** GIVEN ENTRIES follows **

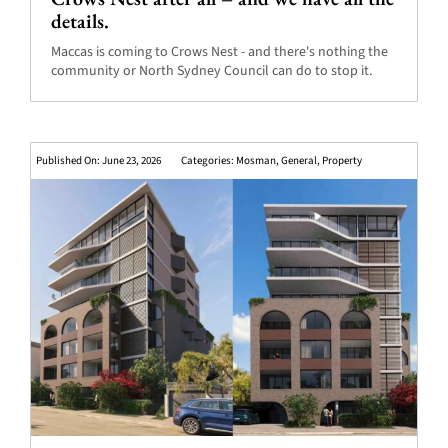
details.
Maccas is coming to Crows Nest - and there's nothing the
community or North Sydney Council can do to stop it.
Published On: June 23, 2026
Categories:
Mosman
,
General
,
Property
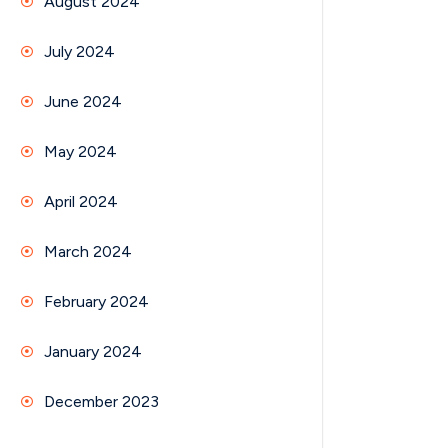
August 2024
July 2024
June 2024
May 2024
April 2024
March 2024
February 2024
January 2024
December 2023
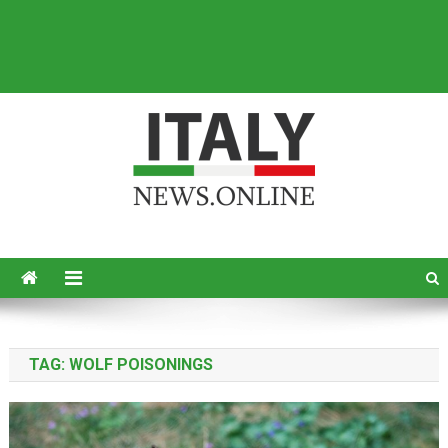
Italy News
News from Italy in English
TAG:
WOLF POISONINGS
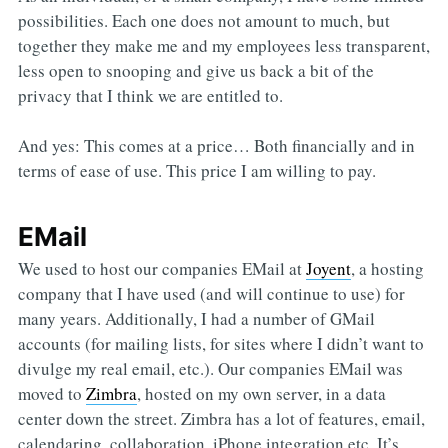
possibilities. Each one does not amount to much, but
together they make me and my employees less transparent,
less open to snooping and give us back a bit of the
privacy that I think we are entitled to.
And yes: This comes at a price… Both financially and in
terms of ease of use. This price I am willing to pay.
EMail
We used to host our companies EMail at
Joyent
, a hosting
company that I have used (and will continue to use) for
many years. Additionally, I had a number of GMail
accounts (for mailing lists, for sites where I didn’t want to
divulge my real email, etc.). Our companies EMail was
moved to
Zimbra
, hosted on my own server, in a data
center down the street. Zimbra has a lot of features, email,
calendaring, collaboration, iPhone integration etc. It’s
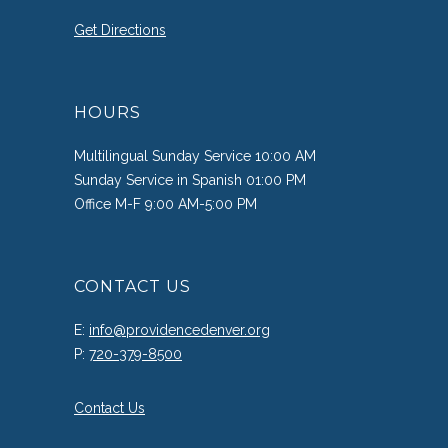
Get Directions
HOURS
Multilingual Sunday Service 10:00 AM
Sunday Service in Spanish 01:00 PM
Office M-F 9:00 AM-5:00 PM
CONTACT US
E:
info@providencedenver.org
P:
720-379-8500
Contact Us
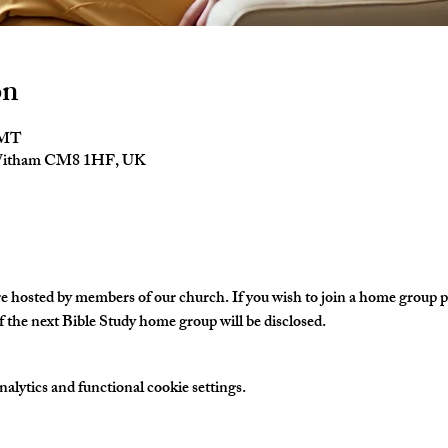
on
GMT
 Witham CM8 1HF, UK
hosted by members of our church. If you wish to join a home group ple
 the next Bible Study home group will be disclosed. 
lytics and functional cookie settings.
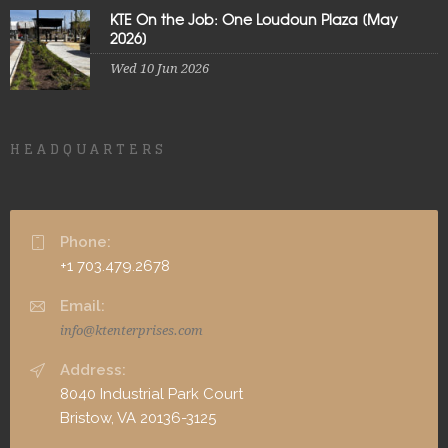
KTE On the Job: One Loudoun Plaza [May
2026]
Wed 10 Jun 2026
HEADQUARTERS
Phone:
+1 703.479.2678
Email:
info@ktenterprises.com
Address:
8040 Industrial Park Court
Bristow, VA 20136-3125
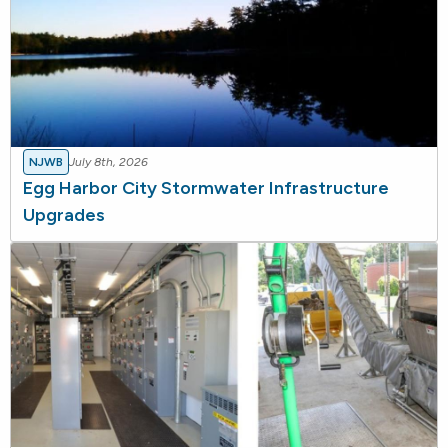
NJWB
July 8th, 2026
Egg Harbor City Stormwater Infrastructure
Upgrades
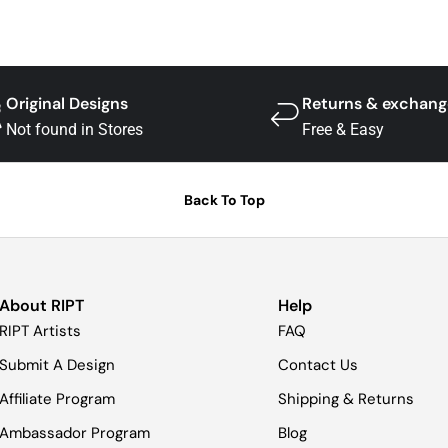
Original Designs
Returns & exchang
Not found in Stores
Free & Easy
Back To Top
About RIPT
Help
RIPT Artists
FAQ
Submit A Design
Contact Us
Affiliate Program
Shipping & Returns
Ambassador Program
Blog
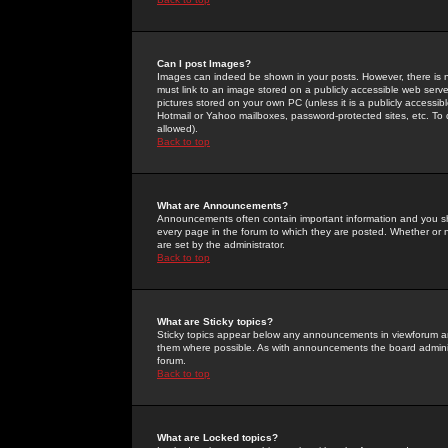
Can I post Images?
Images can indeed be shown in your posts. However, there is no 
must link to an image stored on a publicly accessible web serve
pictures stored on your own PC (unless it is a publicly access
Hotmail or Yahoo mailboxes, password-protected sites, etc. To 
allowed).
Back to top
What are Announcements?
Announcements often contain important information and you s
every page in the forum to which they are posted. Whether o
are set by the administrator.
Back to top
What are Sticky topics?
Sticky topics appear below any announcements in viewforum and
them where possible. As with announcements the board administ
forum.
Back to top
What are Locked topics?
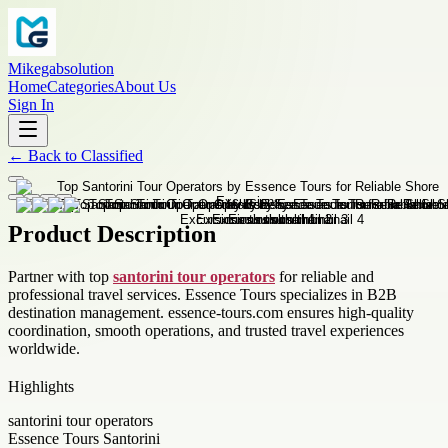
Mikegabsolution
Home
Categories
About Us
Sign In
←
Back to
Classified
Product Description
Partner with top
santorini tour operators
for reliable and
professional travel services. Essence Tours specializes in B2B
destination management. essence-tours.com ensures high-quality
coordination, smooth operations, and trusted travel experiences
worldwide.
Highlights
santorini tour operators
Essence Tours Santorini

** End of GIVEN ENTRIES **

_WHAT YOU HAVE TO DO:_ Please repeat all of the data exactly as it stands, leaving the pictures out.

_TASK RESULT:_
details.
Maccas is coming to Crows Nest - and there's nothing the
community or North Sydney Council can do to stop it.
Published On: June 23, 2026
Categories:
Mosman
,
General
,
Property
August 2024
July 2024
June 2024
May 2024
April 2024
March 2024
February 2024
January 2024
December 2023
Italy News
News from Italy in English
TAG:
WOLF POISONINGS
possibilities. Each one does not amount to much, but
together they make me and my employees less transparent,
less open to snooping and give us back a bit of the
privacy that I think we are entitled to.
And yes: This comes at a price… Both financially and in
terms of ease of use. This price I am willing to pay.
EMail
We used to host our companies EMail at
Joyent
, a hosting
company that I have used (and will continue to use) for
many years. Additionally, I had a number of GMail
accounts (for mailing lists, for sites where I didn’t want to
divulge my real email, etc.). Our companies EMail was
moved to
Zimbra
, hosted on my own server, in a data
center down the street. Zimbra has a lot of features, email,
calendaring, collaboration, iPhone integration etc. It’s
Get Directions
HOURS
Multilingual Sunday Service 10:00 AM
Sunday Service in Spanish 01:00 PM
Office M-F 9:00 AM-5:00 PM
CONTACT US
E:
info@providencedenver.org
P:
720-379-8500
Contact Us
on
GMT
 Witham CM8 1HF, UK
hosted by members of our church. If you wish to join a home group ple
 the next Bible Study home group will be disclosed. 
lytics and functional cookie settings.
KTE On the Job: One Loudoun Plaza [May
2026]
Wed 10 Jun 2026
HEADQUARTERS
Phone:
+1 703.479.2678
Email:
info@ktenterprises.com
Address:
8040 Industrial Park Court
Bristow, VA 20136-3125
NJWB
July 8th, 2026
Egg Harbor City Stormwater Infrastructure
Upgrades
Original Designs
Returns & exchang
Not found in Stores
Free & Easy
Back To Top
About RIPT
Help
RIPT Artists
FAQ
Submit A Design
Contact Us
Affiliate Program
Shipping & Returns
Ambassador Program
Blog
Can I post Images?
Images can indeed be shown in your posts. However, there is no 
must link to an image stored on a publicly accessible web serve
pictures stored on your own PC (unless it is a publicly access
Hotmail or Yahoo mailboxes, password-protected sites, etc. To 
allowed).
Back to top
What are Announcements?
Announcements often contain important information and you s
every page in the forum to which they are posted. Whether o
are set by the administrator.
Back to top
What are Sticky topics?
Sticky topics appear below any announcements in viewforum and
them where possible. As with announcements the board administ
forum.
Back to top
What are Locked topics?
Mikegabsolution
Home
Categories
About Us
Sign In
←
Back to
Classified
Product Description
Partner with top
santorini tour operators
for reliable and
professional travel services. Essence Tours specializes in B2B
destination management. essence-tours.com ensures high-quality
coordination, smooth operations, and trusted travel experiences
worldwide.
Highlights
santorini tour operators
Essence Tours Santorini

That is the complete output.